После Февраля его назначили командовать правительственным гаражом. Получил он распоряжение отправиться в Царское Село и доставить политических узников на станцию Варшавской железной дороги. Грузовики, которых ожидал низложенный царь, предназначались для домашней утвари, Николай и его семья разместились в двух автомобилях, царь их называет «моторами», как было принято, это я проверил позднее по русскому оригиналу.
О чрезвычайной поездке Дядя Миша оставил записки, хранились в Отрадном – наше гнездо под Ленинградом, где Иван Солоневич, идеолог народной монархии, в годы революционной разрухи менял обесцененные рубли на сало. Рядом, забор в забор, правительственная дача в бывшем загородном особняке купца-раскольника (в подвале обнаружили хлыстовскую избу). На даче жила вдова Кирова или, может быть, её сестра, которая, согласно биографам, играла в кировской семье роль первостепенную. По словам моей матери, разговоры я вёл со вдовой, выражая свои мнения конвульсиями конечностей. Навещавший вдову (или свояченицу) свидетель убийства Кирова Иван Кодацкий, советский и партийный деятель, любитель спорта, прежде чем его репрессировали, регулярно ходил на футбол и брал с собой племянника Деда Бориса, Валю Воробьева, погибшего в Блокаду.
Когда я стал способен прочитать написанное Дядей Мишей, его записок уже не существовало. Перед самой войной Дядя Миша скончался от неопознанной болезни, а наш дом во время войны сгорел, и как горел, с другого берега Невы видел воевавший там Дядя Юра: наш берег был опорным пунктом немецкого сопротивления[75].

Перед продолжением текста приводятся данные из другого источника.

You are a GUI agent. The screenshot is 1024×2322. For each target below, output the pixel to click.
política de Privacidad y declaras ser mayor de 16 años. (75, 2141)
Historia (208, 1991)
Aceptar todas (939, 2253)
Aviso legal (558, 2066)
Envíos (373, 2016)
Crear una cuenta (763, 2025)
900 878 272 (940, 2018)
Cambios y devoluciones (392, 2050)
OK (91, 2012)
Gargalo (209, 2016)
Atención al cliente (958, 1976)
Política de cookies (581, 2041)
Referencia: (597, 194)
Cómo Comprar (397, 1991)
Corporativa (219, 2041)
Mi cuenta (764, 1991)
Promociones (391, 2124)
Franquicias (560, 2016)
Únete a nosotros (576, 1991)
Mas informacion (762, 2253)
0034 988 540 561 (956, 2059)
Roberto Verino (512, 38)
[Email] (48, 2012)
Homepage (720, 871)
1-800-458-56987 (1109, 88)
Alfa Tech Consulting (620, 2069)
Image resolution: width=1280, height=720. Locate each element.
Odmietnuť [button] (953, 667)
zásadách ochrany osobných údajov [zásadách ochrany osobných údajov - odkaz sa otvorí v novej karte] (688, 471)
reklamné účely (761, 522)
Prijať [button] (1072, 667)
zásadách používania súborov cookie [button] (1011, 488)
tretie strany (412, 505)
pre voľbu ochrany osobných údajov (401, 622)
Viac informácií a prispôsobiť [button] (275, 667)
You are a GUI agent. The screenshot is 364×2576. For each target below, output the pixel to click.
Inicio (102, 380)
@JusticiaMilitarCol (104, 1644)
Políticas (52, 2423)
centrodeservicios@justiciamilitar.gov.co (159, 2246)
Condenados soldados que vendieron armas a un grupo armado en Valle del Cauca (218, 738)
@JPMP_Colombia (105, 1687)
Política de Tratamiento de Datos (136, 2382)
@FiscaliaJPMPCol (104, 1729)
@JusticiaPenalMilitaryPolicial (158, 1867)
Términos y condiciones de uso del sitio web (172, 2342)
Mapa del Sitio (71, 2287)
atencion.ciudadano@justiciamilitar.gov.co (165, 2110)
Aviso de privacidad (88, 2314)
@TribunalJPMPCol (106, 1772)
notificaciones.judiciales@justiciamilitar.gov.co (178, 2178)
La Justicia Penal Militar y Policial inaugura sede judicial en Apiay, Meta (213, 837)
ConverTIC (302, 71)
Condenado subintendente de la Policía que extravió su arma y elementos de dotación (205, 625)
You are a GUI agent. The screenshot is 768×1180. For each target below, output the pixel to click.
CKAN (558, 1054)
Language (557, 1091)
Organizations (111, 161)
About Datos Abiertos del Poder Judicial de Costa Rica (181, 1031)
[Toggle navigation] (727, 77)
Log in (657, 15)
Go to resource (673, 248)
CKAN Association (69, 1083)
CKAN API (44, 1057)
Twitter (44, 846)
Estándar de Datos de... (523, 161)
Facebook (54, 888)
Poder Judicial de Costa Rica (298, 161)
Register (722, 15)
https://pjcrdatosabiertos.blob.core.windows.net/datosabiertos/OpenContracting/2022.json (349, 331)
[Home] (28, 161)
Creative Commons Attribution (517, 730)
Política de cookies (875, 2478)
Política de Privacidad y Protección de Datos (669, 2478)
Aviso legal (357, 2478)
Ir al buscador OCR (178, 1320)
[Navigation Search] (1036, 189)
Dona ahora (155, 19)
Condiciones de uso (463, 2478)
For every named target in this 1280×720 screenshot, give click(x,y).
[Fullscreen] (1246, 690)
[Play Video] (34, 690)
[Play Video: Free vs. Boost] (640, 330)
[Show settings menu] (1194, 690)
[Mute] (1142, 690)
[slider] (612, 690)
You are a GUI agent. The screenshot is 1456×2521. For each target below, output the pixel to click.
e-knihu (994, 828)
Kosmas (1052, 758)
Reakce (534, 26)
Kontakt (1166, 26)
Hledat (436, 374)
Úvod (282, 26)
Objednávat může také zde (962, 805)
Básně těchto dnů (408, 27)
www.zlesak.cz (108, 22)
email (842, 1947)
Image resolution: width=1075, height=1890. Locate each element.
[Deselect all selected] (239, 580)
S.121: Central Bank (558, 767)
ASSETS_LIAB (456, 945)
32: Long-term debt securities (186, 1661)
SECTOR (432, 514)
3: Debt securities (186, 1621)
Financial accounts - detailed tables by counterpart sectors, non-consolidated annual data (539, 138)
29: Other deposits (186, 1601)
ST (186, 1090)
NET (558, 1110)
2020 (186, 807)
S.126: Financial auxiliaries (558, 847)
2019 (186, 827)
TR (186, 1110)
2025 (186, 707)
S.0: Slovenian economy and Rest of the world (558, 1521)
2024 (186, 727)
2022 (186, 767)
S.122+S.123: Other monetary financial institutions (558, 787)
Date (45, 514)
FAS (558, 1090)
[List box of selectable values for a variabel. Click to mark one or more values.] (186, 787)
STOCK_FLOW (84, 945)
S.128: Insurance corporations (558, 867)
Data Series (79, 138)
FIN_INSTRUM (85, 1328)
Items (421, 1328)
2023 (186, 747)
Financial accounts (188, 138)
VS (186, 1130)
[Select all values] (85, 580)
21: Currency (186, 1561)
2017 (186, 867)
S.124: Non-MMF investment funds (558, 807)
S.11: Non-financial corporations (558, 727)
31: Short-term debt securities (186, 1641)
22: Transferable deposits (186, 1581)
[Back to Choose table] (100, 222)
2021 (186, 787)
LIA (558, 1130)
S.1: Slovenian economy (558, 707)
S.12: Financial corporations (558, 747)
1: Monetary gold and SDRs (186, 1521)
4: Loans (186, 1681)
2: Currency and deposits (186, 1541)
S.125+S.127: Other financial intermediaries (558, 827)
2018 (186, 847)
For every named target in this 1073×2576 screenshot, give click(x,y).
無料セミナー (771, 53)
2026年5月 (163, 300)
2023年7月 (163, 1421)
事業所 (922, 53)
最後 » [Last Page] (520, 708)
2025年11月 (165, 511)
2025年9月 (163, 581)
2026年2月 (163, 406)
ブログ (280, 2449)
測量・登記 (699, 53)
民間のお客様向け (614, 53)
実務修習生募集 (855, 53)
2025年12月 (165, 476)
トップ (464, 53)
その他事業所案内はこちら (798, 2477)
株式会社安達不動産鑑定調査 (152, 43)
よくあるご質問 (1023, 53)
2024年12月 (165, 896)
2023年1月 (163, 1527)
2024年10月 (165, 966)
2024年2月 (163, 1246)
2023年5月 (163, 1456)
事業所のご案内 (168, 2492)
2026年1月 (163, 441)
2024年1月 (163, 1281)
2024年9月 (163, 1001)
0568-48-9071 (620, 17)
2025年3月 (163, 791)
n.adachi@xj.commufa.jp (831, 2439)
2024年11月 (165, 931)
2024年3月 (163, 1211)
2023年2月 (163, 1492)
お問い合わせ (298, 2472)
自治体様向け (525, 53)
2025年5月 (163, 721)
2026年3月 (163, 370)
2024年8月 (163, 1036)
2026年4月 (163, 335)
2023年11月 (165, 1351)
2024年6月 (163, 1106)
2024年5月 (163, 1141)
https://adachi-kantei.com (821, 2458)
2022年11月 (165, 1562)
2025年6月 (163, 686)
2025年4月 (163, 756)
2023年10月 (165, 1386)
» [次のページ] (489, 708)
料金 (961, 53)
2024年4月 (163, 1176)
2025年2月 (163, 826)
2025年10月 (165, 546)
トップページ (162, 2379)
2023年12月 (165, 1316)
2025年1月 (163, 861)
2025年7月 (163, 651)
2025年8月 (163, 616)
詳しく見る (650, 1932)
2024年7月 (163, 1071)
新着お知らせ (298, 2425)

Дяди-Мишины записки читал мой отец и подтвердил, что я слышал от Деда Бориса, между собой дед и отец не знались, о записках у меня сложилось представление, я думаю, достаточно достоверное. Царь в дневнике называет станцию, куда вез его Дядя Миша, – Александровская, там работал наш прадед-машинист, для Дяди Миши родная дорога. В Царскосельском парке всюду виднелись штабеля дров. «Знаете, кто это напилил?» – спросил Дядю Мишу сидевший рядом с ним низложенный самодержец. И с гордостью последний российский император сообщил моему двоюродному деду: «Это я напилил». Вспоминал ли царь Филопемена? Как мы теперь знаем, Николай был человеком начитанным, а полководец, прозванный «последним греком», считал нужным выполнять домашние работы, припасал дрова, взятый в плен римлянами, совершил над собой казнь сократовскую: принял яд…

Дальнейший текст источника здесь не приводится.